Initial analysis ----------

It turns out that I have been monitoring @realDonaldTrump's tweets using IFTTT since early 2017. I attach excel files to this post. To have a look at the first tweet we first set the directory and load the raw data files:

SetDirectory[NotebookDirectory[]]
dataraw = Import /@ FileNames["Trump*.xlsx"];


As the first file (without a number) will be read in last (alphabetical order), this is the first tweet data:

dataraw[[5, 1, 1]] // TableForm


It is from January 26th, 2017, a couple of days after his inauguration.

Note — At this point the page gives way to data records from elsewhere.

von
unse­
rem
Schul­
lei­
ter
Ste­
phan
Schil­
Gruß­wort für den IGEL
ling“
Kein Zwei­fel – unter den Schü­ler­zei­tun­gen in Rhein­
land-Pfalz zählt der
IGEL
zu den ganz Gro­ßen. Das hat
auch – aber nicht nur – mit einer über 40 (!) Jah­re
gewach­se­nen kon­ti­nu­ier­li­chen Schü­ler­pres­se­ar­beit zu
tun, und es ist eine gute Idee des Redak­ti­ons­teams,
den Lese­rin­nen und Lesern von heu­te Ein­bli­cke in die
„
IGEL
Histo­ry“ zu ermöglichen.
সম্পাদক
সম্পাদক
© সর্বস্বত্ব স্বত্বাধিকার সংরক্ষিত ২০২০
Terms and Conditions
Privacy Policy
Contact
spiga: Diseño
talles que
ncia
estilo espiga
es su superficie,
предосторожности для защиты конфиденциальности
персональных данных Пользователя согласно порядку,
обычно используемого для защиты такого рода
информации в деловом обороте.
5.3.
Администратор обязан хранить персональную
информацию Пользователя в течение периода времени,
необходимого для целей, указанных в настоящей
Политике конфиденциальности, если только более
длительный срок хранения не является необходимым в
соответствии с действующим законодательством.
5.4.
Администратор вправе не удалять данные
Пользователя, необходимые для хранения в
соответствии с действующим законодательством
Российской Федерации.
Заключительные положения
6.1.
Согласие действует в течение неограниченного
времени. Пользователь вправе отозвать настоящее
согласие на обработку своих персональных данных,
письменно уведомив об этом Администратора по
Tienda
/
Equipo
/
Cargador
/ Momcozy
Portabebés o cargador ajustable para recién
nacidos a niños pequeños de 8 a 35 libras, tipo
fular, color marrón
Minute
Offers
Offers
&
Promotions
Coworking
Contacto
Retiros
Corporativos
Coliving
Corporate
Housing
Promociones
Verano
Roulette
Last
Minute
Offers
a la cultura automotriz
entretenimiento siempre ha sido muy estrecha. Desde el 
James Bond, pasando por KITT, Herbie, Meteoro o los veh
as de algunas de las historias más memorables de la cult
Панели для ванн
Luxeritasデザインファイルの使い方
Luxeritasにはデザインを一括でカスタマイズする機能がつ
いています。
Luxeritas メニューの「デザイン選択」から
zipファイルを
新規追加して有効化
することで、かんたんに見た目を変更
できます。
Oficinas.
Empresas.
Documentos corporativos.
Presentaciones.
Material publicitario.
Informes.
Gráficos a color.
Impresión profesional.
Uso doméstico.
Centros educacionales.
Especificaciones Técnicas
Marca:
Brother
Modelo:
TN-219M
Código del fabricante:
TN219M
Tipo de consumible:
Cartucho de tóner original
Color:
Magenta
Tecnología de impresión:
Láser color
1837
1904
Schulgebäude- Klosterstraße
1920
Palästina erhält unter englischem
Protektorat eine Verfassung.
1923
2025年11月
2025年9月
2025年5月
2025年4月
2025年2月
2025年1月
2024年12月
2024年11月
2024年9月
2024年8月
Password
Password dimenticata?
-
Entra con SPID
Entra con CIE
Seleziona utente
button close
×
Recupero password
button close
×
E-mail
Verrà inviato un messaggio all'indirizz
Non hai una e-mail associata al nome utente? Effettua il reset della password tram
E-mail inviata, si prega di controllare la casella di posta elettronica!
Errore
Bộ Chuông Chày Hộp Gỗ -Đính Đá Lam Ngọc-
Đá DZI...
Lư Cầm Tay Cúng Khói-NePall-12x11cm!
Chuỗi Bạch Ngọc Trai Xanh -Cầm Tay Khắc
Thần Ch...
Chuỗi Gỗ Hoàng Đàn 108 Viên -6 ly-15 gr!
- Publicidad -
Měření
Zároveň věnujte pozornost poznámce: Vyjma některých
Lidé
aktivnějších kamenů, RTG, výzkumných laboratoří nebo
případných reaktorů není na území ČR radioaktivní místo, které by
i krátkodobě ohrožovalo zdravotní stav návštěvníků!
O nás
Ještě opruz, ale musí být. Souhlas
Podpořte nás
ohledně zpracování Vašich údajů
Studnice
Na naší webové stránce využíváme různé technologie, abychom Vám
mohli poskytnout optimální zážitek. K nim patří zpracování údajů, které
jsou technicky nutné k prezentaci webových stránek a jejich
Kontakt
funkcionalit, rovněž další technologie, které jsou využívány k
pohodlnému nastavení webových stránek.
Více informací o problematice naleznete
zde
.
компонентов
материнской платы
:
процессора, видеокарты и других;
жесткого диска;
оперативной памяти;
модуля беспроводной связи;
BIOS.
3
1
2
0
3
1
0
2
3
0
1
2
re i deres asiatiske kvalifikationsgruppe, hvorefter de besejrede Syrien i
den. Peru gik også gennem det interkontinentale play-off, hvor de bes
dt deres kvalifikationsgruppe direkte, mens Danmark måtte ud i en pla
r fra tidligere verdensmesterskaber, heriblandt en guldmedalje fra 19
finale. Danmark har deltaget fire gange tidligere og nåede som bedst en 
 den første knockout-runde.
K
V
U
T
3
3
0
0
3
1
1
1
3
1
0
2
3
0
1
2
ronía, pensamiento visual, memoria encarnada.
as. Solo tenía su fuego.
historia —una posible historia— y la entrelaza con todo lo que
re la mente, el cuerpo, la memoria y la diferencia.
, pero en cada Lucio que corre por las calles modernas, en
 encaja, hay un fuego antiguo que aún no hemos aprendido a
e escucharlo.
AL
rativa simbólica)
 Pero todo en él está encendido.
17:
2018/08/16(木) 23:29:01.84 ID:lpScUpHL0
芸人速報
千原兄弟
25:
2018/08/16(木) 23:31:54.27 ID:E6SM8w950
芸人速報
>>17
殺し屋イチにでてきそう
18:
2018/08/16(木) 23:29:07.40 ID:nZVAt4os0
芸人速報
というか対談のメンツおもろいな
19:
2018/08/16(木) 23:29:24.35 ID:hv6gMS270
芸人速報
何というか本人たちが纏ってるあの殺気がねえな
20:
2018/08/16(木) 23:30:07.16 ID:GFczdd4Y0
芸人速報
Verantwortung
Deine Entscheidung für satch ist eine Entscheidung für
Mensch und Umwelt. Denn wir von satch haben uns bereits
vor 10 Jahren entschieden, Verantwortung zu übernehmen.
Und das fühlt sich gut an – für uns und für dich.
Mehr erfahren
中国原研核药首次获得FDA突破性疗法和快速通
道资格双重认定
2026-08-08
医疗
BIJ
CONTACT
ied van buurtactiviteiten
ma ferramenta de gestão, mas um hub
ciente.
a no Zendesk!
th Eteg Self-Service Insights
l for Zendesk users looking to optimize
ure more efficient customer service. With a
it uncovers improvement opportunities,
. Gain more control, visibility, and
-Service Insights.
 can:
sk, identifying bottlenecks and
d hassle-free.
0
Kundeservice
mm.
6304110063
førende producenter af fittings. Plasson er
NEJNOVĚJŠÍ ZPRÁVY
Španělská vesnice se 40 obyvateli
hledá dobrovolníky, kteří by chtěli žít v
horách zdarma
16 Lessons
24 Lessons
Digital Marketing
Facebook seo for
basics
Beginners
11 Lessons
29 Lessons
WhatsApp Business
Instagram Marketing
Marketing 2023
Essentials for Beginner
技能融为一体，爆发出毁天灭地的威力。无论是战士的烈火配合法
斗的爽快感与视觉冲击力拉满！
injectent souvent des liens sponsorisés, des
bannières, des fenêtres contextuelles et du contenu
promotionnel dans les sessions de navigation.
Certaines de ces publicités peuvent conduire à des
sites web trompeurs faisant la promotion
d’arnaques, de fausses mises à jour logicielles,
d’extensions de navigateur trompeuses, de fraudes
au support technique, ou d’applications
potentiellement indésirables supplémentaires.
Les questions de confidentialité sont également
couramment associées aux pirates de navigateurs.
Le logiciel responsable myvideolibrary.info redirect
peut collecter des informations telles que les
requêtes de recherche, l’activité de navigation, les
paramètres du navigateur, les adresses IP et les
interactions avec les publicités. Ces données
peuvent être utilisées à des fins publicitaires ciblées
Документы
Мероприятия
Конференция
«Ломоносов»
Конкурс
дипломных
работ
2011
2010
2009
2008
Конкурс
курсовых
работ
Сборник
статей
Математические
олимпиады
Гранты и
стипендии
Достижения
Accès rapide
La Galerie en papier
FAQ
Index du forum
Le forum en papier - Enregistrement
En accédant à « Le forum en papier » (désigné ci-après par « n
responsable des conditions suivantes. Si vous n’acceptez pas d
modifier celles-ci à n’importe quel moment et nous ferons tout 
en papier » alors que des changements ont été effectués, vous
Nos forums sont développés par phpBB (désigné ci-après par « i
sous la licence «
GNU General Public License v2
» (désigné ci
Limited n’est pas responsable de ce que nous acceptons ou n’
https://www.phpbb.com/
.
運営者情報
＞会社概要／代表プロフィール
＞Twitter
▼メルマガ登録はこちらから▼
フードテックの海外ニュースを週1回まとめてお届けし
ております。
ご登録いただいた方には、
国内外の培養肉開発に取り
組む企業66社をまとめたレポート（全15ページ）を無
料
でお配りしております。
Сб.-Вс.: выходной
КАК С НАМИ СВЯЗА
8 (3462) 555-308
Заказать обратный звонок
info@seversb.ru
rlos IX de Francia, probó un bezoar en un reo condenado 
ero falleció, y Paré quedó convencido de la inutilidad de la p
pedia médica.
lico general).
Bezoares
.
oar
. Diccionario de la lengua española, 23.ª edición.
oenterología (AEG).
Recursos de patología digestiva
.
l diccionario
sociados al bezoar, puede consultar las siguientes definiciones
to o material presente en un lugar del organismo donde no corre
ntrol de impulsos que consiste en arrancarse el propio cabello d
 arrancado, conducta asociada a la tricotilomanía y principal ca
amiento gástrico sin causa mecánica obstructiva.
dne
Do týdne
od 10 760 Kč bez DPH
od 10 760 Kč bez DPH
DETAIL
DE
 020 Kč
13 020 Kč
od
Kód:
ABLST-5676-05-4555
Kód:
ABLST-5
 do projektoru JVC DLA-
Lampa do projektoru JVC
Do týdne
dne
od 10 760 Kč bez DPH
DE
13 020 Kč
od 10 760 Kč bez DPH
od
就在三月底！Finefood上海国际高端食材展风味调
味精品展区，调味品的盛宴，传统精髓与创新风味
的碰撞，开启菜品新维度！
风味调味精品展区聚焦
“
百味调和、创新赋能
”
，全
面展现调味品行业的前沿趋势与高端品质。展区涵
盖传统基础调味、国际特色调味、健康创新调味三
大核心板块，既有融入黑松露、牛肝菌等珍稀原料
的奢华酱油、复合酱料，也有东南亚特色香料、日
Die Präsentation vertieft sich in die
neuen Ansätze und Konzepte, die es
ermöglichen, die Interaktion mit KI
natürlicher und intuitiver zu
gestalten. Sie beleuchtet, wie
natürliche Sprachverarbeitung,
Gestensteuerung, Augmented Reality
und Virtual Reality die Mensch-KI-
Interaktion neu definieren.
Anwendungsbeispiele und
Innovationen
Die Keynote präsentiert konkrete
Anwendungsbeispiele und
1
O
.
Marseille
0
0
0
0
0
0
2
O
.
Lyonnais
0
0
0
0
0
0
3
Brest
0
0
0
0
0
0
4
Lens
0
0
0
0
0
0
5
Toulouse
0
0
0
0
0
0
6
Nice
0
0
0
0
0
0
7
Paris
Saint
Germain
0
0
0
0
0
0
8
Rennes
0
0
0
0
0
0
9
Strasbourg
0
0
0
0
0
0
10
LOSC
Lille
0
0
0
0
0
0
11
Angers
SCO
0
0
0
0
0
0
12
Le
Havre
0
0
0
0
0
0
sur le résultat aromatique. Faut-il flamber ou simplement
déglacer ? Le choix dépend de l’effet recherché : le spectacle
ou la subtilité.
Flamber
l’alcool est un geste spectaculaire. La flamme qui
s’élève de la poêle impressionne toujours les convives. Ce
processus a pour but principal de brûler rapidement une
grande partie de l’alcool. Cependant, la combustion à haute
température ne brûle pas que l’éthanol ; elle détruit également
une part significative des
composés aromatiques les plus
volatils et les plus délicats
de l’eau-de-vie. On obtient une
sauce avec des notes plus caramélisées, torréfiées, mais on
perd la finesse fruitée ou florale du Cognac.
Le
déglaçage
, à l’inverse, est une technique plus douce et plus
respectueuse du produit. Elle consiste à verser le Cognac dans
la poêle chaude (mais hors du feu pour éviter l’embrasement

In oder to figure out which countries Mr Trump talks about we use the function TextCases, a recently updated function:

tweettexts = Join[dataraw[[1, 1]], dataraw[[2, 1]], dataraw[[3, 1]], dataraw[[4, 1]], dataraw[[5, 1]]][[All, 2]];

locations =  TextCases[StringJoin[tweettexts], "LocationEntity" -> "Interpretation", VerifyInterpretation -> True];


I find

Length@locations


5768 locations; these will not only include direct mentions of countries but also locations within countries. These locations will be in Entity-form:

locations[[1;;20]]


Let's get that apart. First we make a list of all countries in the world:

purecountries = # -> {#} & /@ EntityList[EntityClass["Country", "Countries"]];


If we select all direct mentions of countries we obtain:

Select[locations, MemberQ[purecountries[[All, 1]], #] &] // Length


3624 mentions; if we exclude the 1349 mentions the US, we are left with 2275 country names. Despite our list starting with later tweets we obtain substantially more mentions of countries than The Economist (1,384). We can now generate a table of the mentions of all countries:

TableForm[Flatten /@ Transpose[{Range[Length[#] - 1], Delete[#, 5]}] &@({#[[1]], #[[2]]} & /@
Normal[ReverseSort[Counts[CommonName@(Select[locations, MemberQ[purecountries[[All, 1]], #] &])]]])]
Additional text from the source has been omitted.